I’ve previously blogged about how leaving the
safety of the EU would affect the United Kingdom with regards to potential
future conflict and I know that seemed to be laughed off by those who proposed
leaving the EU when Cameron made mention of it. Last century we were warring with Europe like
crazy, now I hear people say that could never happen again. Well, war is what can so easily happen when
the talking stops between nations.
However, today I wish to write about the legal impact of leaving the EU. I’ve had a ringside seat to the legal side
of things for over thirty years and I’ve seen how the state has simply messed
things up.
Firstly, the public need legal protection from
our government not through our own courts but by the European Courts. The
Human Rights Act isn’t some liberal nonsense dreamt up by
idiots but it is the outcome of critical thought by the world’s best legal
minds. There has to be a way to prevent
a state from going wrong and from my understanding whether we remain in Europe
or leave we will still be protected by the European Court of Human Rights (“ECHR”)
as one of the founding signatories to the European Convention on Human Rights
in 1951. We will, however, no longer be
protected by the Court of
Justice of the European Union (“CJEU’), which is
responsible for ensuring that European law is interpreted and applied in the
same way in every member state and is currently the highest court of appeal in
the UK on EU matters and whose judgments we are obliged to follow.
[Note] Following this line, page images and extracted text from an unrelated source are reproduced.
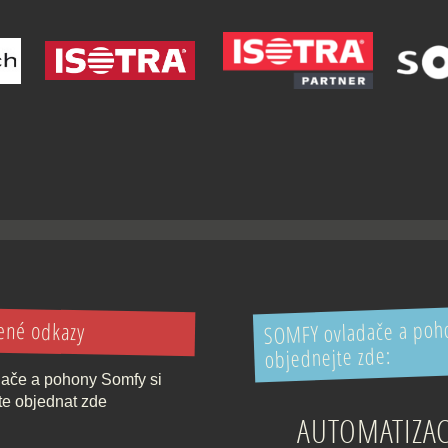
SOMFY ovladače a poho
ené odkazy
objednejte zde:
ače a pohony Somfy si
e objednat zde
AUTOMATIZA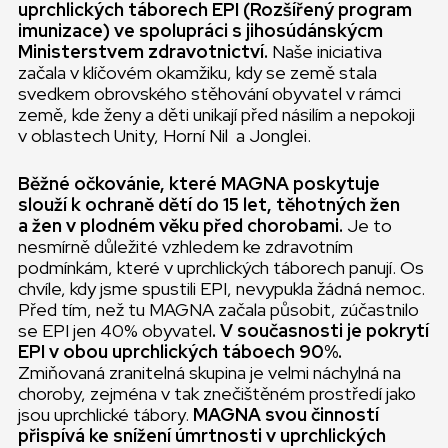
uprchlických táborech EPI (Rozšířený program
imunizace) ve spolupráci s jihosúdánskýcm
Ministerstvem zdravotnictví.
Naše iniciativa
začala v klíčovém okamžiku, kdy se země stala
svedkem obrovského stěhování obyvatel v rámci
země, kde ženy a děti unikají před násilím a nepokoji
v oblastech Unity, Horní Nil a Jonglei.
Běžné očkovánie, které MAGNA poskytuje
slouží k ochraně dětí do 15 let, těhotných žen
a žen v plodném věku před chorobami.
Je to
nesmírně důležité vzhledem ke zdravotním
podmínkám, které v uprchlických táborech panují. Os
chvíle, kdy jsme spustili EPI, nevypukla žádná nemoc.
Před tím, než tu MAGNA začala působit, zúčastnilo
se EPI jen 40% obyvatel
. V současnosti je pokrytí
EPI v obou uprchlických táboech 90%.
Zmiňovaná zranitelná skupina je velmi náchylná na
choroby, zejména v tak znečištěném prostředí jako
jsou uprchlické tábory.
MAGNA svou činností
přispívá ke snížení úmrtnosti v uprchlických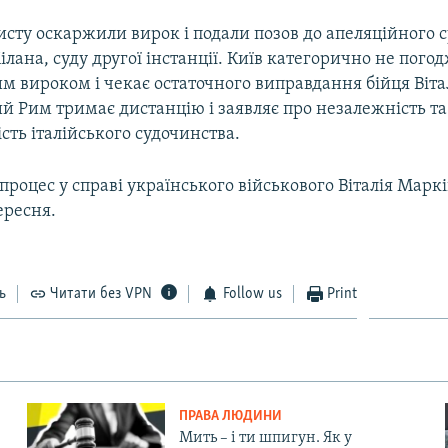
сту оскаржили вирок і подали позов до апеляційного 
ана, суду другої інстанції. Київ категорично не погод
м вироком і чекає остаточного виправдання бійця Віта
й Рим тримає дистанцію і заявляє про незалежність та
ть італійського судочинства.
роцес у справі українського військового Віталія Марк
ересня.
ь
Читати без VPN
Follow us
Print
ПРАВА ЛЮДИНИ
Мить – і ти шпигун. Як у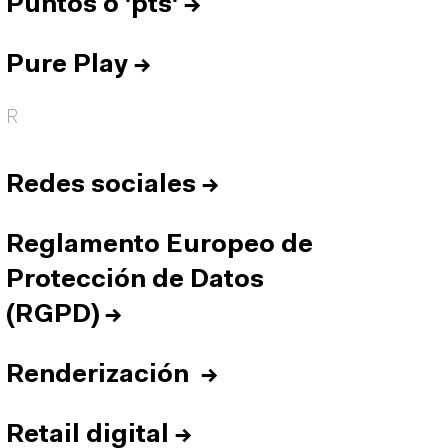
Puntos o 'pts'
→
Pure Play
→
R
Redes sociales
→
Reglamento Europeo de
Protección de Datos
(RGPD)
→
Renderización
→
Retail digital
→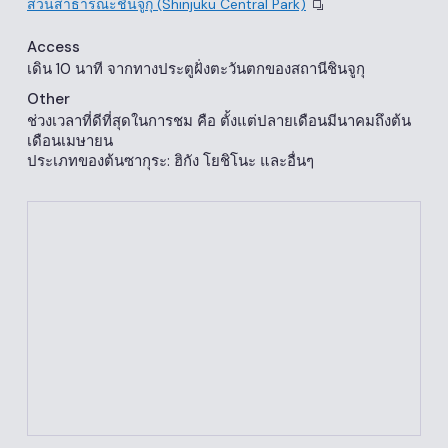
สวนสาธารณะชินจูกุ (Shinjuku Central Park)
Access
เดิน 10 นาที จากทางประตูฝั่งตะวันตกของสถานีชินจูกุ
Other
ช่วงเวลาที่ดีที่สุดในการชม คือ ตั้งแต่ปลายเดือนมีนาคมถึงต้น
เดือนเมษายน
ประเภทของต้นซากุระ: ฮิกัง โยชิโนะ และอื่นๆ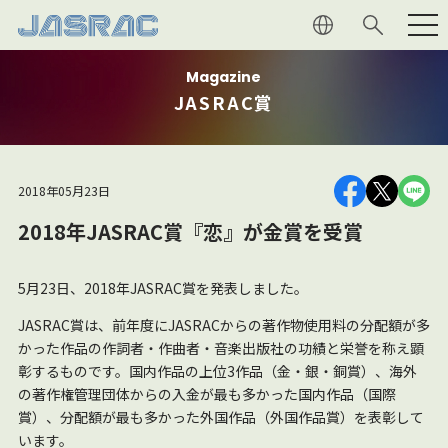
Magazine
利用者の
皆さま
JASRAC賞
権利者の
皆さま
2018年05月23日
JASRAC
について
2018年JASRAC賞『恋』が金賞を受賞
音楽文化
への貢献
5月23日、2018年JASRAC賞を発表しました。
マガジン
JASRAC賞は、前年度にJASRACからの著作物使用料の分配額が多
かった作品の作詞者・作曲者・音楽出版社の功績と栄誉を称え顕
彰するものです。国内作品の上位3作品（金・銀・銅賞）、海外
採用情報
の著作権管理団体からの入金が最も多かった国内作品（国際
賞）、分配額が最も多かった外国作品（外国作品賞）を表彰して
います。
よくあるご質問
The CJEU has the task of supervising the
uniform application of EU law throughout the member states and in so doing it
can create case law. It is important
not to confuse it with the ECHR, which is completely separate and not an
institution of the EU. The majority of cases heard by the CJEU are brought by
member states and institutions of the Community, or are referred to it by
national courts. It has only limited
power to deal with cases brought by individual citizens, and such cases are
rarely heard.
Luckily for the UK, the print media is in
competition from the Internet, so public opinion cannot be twisted and moulded
by what the Daily Mail says. It’s all
too cosy when an MP like Whittingdale avoids
media ridicule, with a coincidence that he allowed the press to self
regulate. Who knows if the two are
linked by the legal system, the penal system? Parliament and the press can get
quite cosy together if allowed to, but if a person is a victim of that
relationship then as a last resort there is the European Court.
A new
thing by the state is that prisons are going to be able self-determine certain
aspects of what they do, but I believe you have to have one prison
system ruled by centralised governance maintaining a rule book of prison
service orders and prison
service instructions. That way the staff know exactly what’s what
and so do all the prisoners.
The staff who look after a country’s law
breakers appear to have been overlooked by those who want to leave Europe. They are for the most part good people who
rarely get the recognition they deserve.
The dynamic within prison between officers and prisoners is complex,
when it goes wrong like the Strangeways riot, prison
officers have to sort that out. Having both
the European Courts in place protects the rights of the imprisoned and protects
prison officers from unrest in prison.
Access to legal resolution of problems in prison has stopped many
potential riots. Our government is
motivated by revenge justice with little or no sympathy for the imprisoned and
it is the impartial Courts in Europe that stop the worst excesses of how
Parliament views those imprisoned and those who look after the imprisoned.
It is concerning that voting to leave Europe
on the 23rd June would eventually see the protection offered to us
by the European Court of Justice redacted. Cameron states that we must remain
within the European Union and I agree that we should. However it is of great
concern that Cameron still maintains his intentions to scrap the Human rightsAct and create the “British Bill of Rights” in its place. Whatever decision is made
as a result of the referendum we cannot allow Cameron to go ahead with these
ridiculous and dangerous proposals. I have
written previously about how important it is for us as a Nation and as
individual citizens to have the protection of the Human Rights Act. This Act
should be left as it is with the assurances we will remain within the
jurisdiction of the European Court of Human Rights.